NAPOLI- Negar Mortazavi è una giovane giornalista iraniano-americana che non può più tornare nel suo Paese, a causa del pressante giro di vite che si è abbattuto sui media in Iran dal 2009, dopo le manifestazioni di protesta scatenatesi all’indomani della rielezione del presidente Ahmadinejad. La sua è una delle storie raccontate nella terza edizione di Imbavagliati, il Festival Internazionale di Giornalismo Civile che si è tenuto dal 20 al 24 settembre al Palazzo delle Arti di Napoli, dove è custodita la Mehari di Giancarlo Siani. «È la macchina in cui fu trovato ucciso il giornalista napoletano – ha detto Désirée Klain, ideatrice e direttrice artistica del Festival –. Con il suo omicidio tentarono di mettergli il bavaglio: in realtà Giancarlo non è mai morto, perché è diventato il simbolo di ciò che per noi italiani vuol dire raccontare la verità, portare avanti la libertà di stampa». Prodotto dall’associazione “Periferie del mondo – Periferia immaginaria” e promosso dall’Assessorato alla Cultura e al Turismo del Comune di Napoli, in collaborazione con la Fondazione Polis della Regione Campania, nel 2017 Imbavagliati ha acceso i riflettori sui muri e fili spinati del nostro tempo, «dai muri veri di Trump a quelli ideologici, ai fili spinati che si conficcano nell’anima dei parenti delle vittime che non hanno avuto giustizia, come i genitori di Giulio Regeni, a cui abbiamo dedicato la scorsa edizione».

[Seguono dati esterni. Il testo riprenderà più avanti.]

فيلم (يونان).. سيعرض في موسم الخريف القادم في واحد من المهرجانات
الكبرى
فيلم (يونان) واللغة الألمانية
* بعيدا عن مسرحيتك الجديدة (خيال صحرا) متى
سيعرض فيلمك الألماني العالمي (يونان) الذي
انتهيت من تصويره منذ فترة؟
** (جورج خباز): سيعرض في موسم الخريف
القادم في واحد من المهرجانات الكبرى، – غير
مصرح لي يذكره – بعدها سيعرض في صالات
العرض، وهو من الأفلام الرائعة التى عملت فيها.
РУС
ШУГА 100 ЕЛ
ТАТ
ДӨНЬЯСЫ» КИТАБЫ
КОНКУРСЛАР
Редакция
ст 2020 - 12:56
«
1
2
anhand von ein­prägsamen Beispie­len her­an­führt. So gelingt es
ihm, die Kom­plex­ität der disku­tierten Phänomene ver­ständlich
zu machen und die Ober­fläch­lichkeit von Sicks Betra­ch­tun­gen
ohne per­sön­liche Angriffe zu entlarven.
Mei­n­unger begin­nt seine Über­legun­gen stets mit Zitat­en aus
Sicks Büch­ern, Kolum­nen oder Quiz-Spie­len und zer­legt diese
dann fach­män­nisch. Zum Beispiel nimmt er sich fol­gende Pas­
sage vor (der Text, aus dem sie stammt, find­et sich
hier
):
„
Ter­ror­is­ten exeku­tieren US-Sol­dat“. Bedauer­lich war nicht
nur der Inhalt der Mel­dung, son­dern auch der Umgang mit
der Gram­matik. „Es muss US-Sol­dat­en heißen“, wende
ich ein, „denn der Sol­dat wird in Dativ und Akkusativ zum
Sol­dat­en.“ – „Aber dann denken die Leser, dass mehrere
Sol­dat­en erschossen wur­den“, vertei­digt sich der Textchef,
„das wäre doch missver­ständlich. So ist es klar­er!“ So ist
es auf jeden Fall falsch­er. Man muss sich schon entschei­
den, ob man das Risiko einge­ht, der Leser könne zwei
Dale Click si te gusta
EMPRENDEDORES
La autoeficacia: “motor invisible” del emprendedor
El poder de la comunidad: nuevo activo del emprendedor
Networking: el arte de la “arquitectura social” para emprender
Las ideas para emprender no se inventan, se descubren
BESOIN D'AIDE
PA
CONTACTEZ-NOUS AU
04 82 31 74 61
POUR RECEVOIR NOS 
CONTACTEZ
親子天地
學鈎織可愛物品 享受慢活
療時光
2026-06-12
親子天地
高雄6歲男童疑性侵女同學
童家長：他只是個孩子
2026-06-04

Verità pagata a caro prezzo – Gli incontri hanno dato voce a Fehim Taştekin, cronista turco rimasto senza lavoro per le pressioni esercitate dal governo di Erdogan nei confronti delle testate con cui collaborava; a Salah Zater, giornalista libico che da tre anni vive in Germania, costretto all’esilio per sfuggire alle aggressioni subite in Libia, dove si occupava di violazione dei diritti umani, di tortura, di carceri segrete, di sparizioni forzate; a Tulio Hernandez, che ha dovuto lasciare il Venezuela in seguito alle minacce di arresto da parte di Maduro per i suoi tweet che, secondo il presidente, incitavano all’odio e al colpo di Stato. Gemellato con il Premio Siani dal 2016, quest’anno il Festival è stato dedicato a Ilaria Alpi, l’inviata del TG3 uccisa in Somalia nel 1994: «Del suo omicidio ancora non si conoscono i colpevoli, l’inchiesta è stata chiusa e noi qui dal Festival vogliamo che venga riaperta», ha aggiunto l’ideatrice. L’appello è stato lanciato il 23 settembre, durante il convegno sull’importanza della ‘scorta mediatica’, alla presenza dei giornalisti sotto scorta Sandro Ruotolo, Nello Trocchia e Paolo Borrometi.
Scatti di denuncia – A fare da cornice alla terza edizione la mostra “Giovanni Izzo per Imbavagliati”, curata da Stefano Renna con la collaborazione di Luca Palermo, una denuncia su Castel Volturno, teatro di reati quali prostituzione, abusi edilizi, immigrazione clandestina, immortalati da Izzo – anche lui un ‘imbavagliato’ per aver sottratto quattro ragazze alla strada – nei suoi scatti in bianco e nero. E, ancora, l’esposizione di arti visive di Giuseppe Klain – a cura del PM Pino Narducci e di Désirée Klain – “Memoria Olvidada”, un’inchiesta sui desaparecidos italiani nell’Argentina degli anni Settanta, tra cui figurava la napoletana Maria Rosaria Grillo.